In other words, you need to think big, and you need to think ahead. What is it about your business that makes it valuable? Where is the income from your business coming from for the next few years, and what is its potential? Your business, once you’ve been operating, should be more than just YOU – after all, once you have a brand, a loyal following and some measurable income, you become a business not just an individual with a winning way with a screwdriver.

What is it about your business that makes it valuable?
Your brand, your built up customers and your goodwill, although dificcult to measure, are one of the key selling points for any business, as this shows its potential. A restaurant that takes thousands of dollars/pounds a month, and then poisons all of its diners in one sitting, is no longer a viable business. It’s the same thing with any small business.

Brand: Make sure that customers, suppliers and contacts know your brand – your logo, your company motto or slogan and the way you conduct yourself and your business transaction are all key in making sure that your brand is associated with you, which will add value to your business. My own brand is ‘We can help you love learning’ and it has to come through in my writing, in the conduct I have with my contacts (consequently I volunteer for learning events, am stocked in the library, offer lots of stuff for free, and am currently back teaching!) And I mean it – it’s not a hollow statement, it’s a fact of my business conduct.

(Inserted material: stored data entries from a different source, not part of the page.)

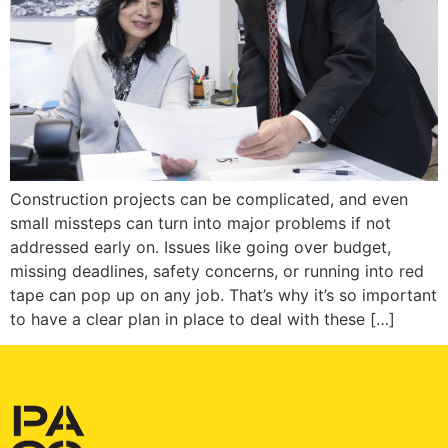
Construction projects can be complicated, and even
small missteps can turn into major problems if not
addressed early on. Issues like going over budget,
missing deadlines, safety concerns, or running into red
tape can pop up on any job. That’s why it’s so important
to have a clear plan in place to deal with these […]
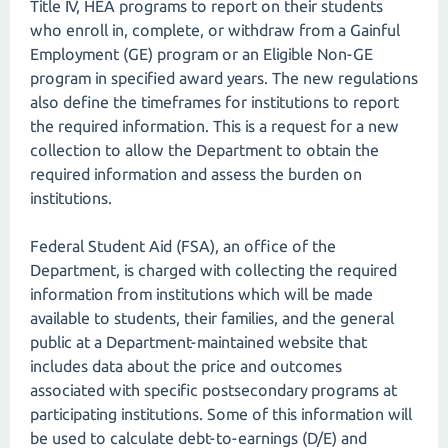
Title IV, HEA programs to report on their students
who enroll in, complete, or withdraw from a Gainful
Employment (GE) program or an Eligible Non-GE
program in specified award years. The new regulations
also define the timeframes for institutions to report
the required information. This is a request for a new
collection to allow the Department to obtain the
required information and assess the burden on
institutions.
Federal Student Aid (FSA), an office of the
Department, is charged with collecting the required
information from institutions which will be made
available to students, their families, and the general
public at a Department-maintained website that
includes data about the price and outcomes
associated with specific postsecondary programs at
participating institutions. Some of this information will
be used to calculate debt-to-earnings (D/E) and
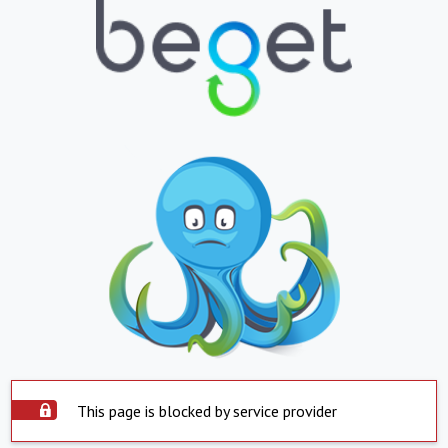
This page is blocked by service provider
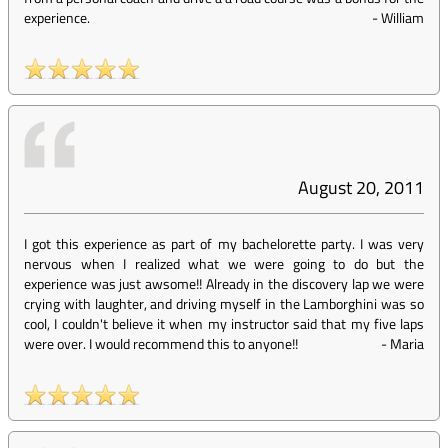
experience.
-
William
August 20, 2011
I got this experience as part of my bachelorette party. I was very
nervous when I realized what we were going to do but the
experience was just awsome!! Already in the discovery lap we were
crying with laughter, and driving myself in the Lamborghini was so
cool, I couldn't believe it when my instructor said that my five laps
were over. I would recommend this to anyone!!
-
Maria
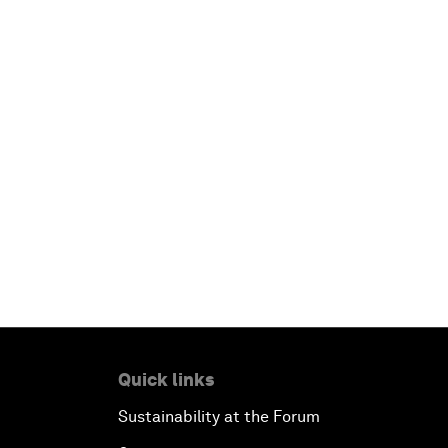
Quick links
Sustainability at the Forum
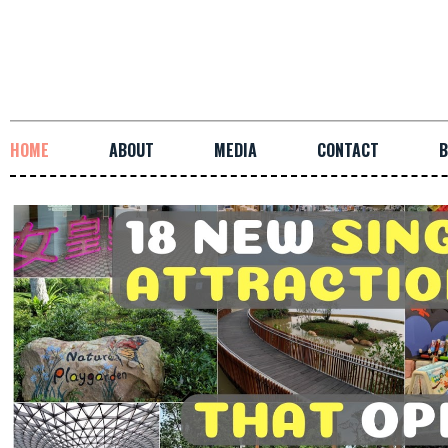
HOME
ABOUT
MEDIA
CONTACT
B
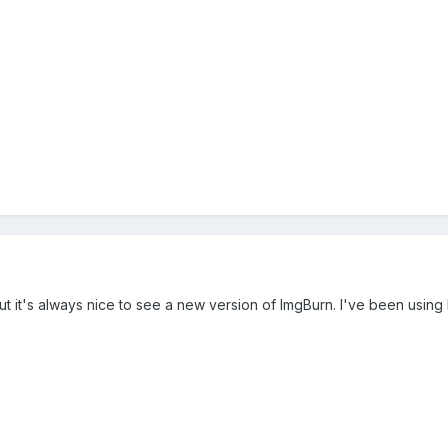
but it's always nice to see a new version of ImgBurn. I've been using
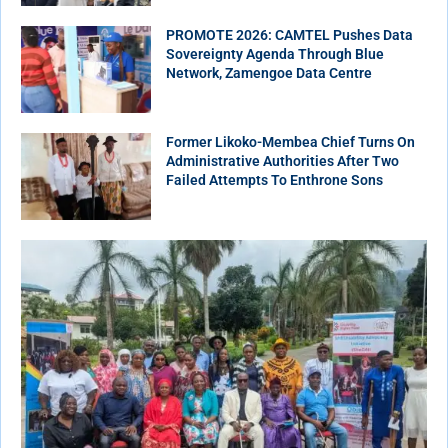
PROMOTE 2026: CAMTEL Pushes Data
Sovereignty Agenda Through Blue
Network, Zamengoe Data Centre
Former Likoko-Membea Chief Turns On
Administrative Authorities After Two
Failed Attempts To Enthrone Sons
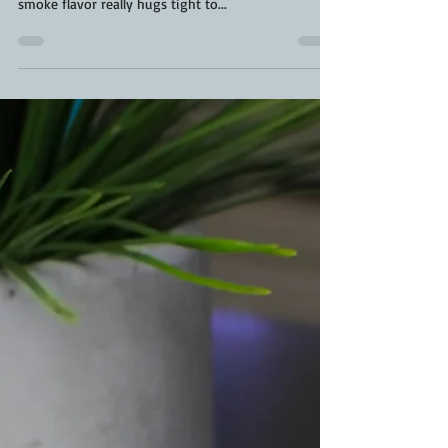
I have to admit, before owning a pellet smoker, I
wasn't much of a pork fan. Now, I'm obsessed. The
smoke flavor really hugs tight to...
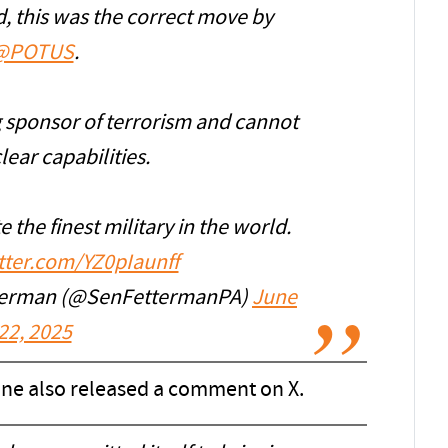
d, this was the correct move by
@POTUS
.
ng sponsor of terrorism and cannot
ear capabilities.
e the finest military in the world.
itter.com/YZ0pIaunff
tterman (@SenFettermanPA)
June
22, 2025
ne also released a comment on X.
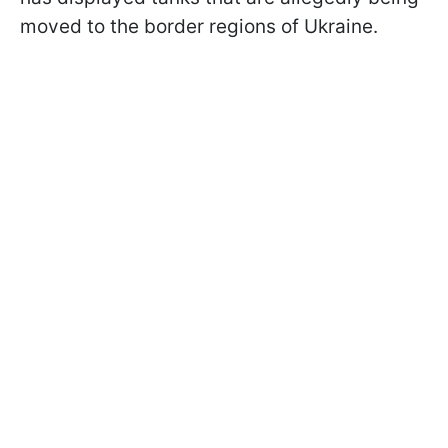
moved to the border regions of Ukraine.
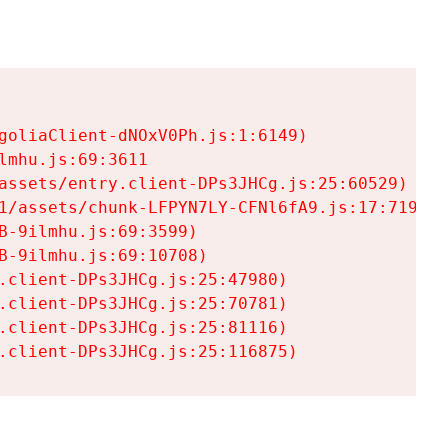
goliaClient-dNOxV0Ph.js:1:6149)

mhu.js:69:3611

assets/entry.client-DPs3JHCg.js:25:60529)

1/assets/chunk-LFPYN7LY-CFNl6fA9.js:17:7197)

-9ilmhu.js:69:3599)

-9ilmhu.js:69:10708)

.client-DPs3JHCg.js:25:47980)

.client-DPs3JHCg.js:25:70781)

.client-DPs3JHCg.js:25:81116)

.client-DPs3JHCg.js:25:116875)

Regular activities: What do you need to do, and when, for your business to keep going in the way that it is, but in an upward direction. Are there regular tasks you have to do, on a particular day/month/time of the year, that make your business function well? If so, this is part of your business activity ‘model’ and should be recorded in an operating manual. Operating manuals, although you may feel in the beginning a large and unwieldy activity, can support your business case for selling, and give weight to claims that you know what you are doing. As well as that, if anything was to happen which meant that you can’t operate your business yourself, another could step into your place, and run the business for you for a while. That couldn’t happen if there were no ‘instructions’ on how to run the business, which, essentially, is what a business operating manual is.

Regular customers: Especially if any have contracted you on any sort of retainer or monthly subscription basis. However, a regular customer file, along with their average annual spend, can show how much your business is worth in potential sales.

Well kept accounts: If you keep your books on a monthly basis, and finalise at the end of the financial year, you can’t go far wrong. Accounts should detail your outgoings, capital purchases, other expenses, income, profit, loss, depreciation of any equipment etc. These accounts make up what you’re really worth, at a given point in time, on paper. Any stock or cash you have will be shown here.

Detailed business plans – to show that you have a direction, and if possible, show where you have built the business from.

Other areas to consider

Look after your stock and equipment – after all, if you don’t it will lose value.

Look after any property you have – if you sell a business as a going concern, appearances are everything. A smoky shop or workshop does not give a good impression, nor does a pile of spare parts littered on every surface.

Maintain a good reputation and a good credit score -pay your bills on time, deliver what you say you are going to, and conduct your business with professionalism,

Find out as much as you can from others who have done the same – what made Google want to buy YouTube?? Potential – and that’s where you can compete with the bigger businesses!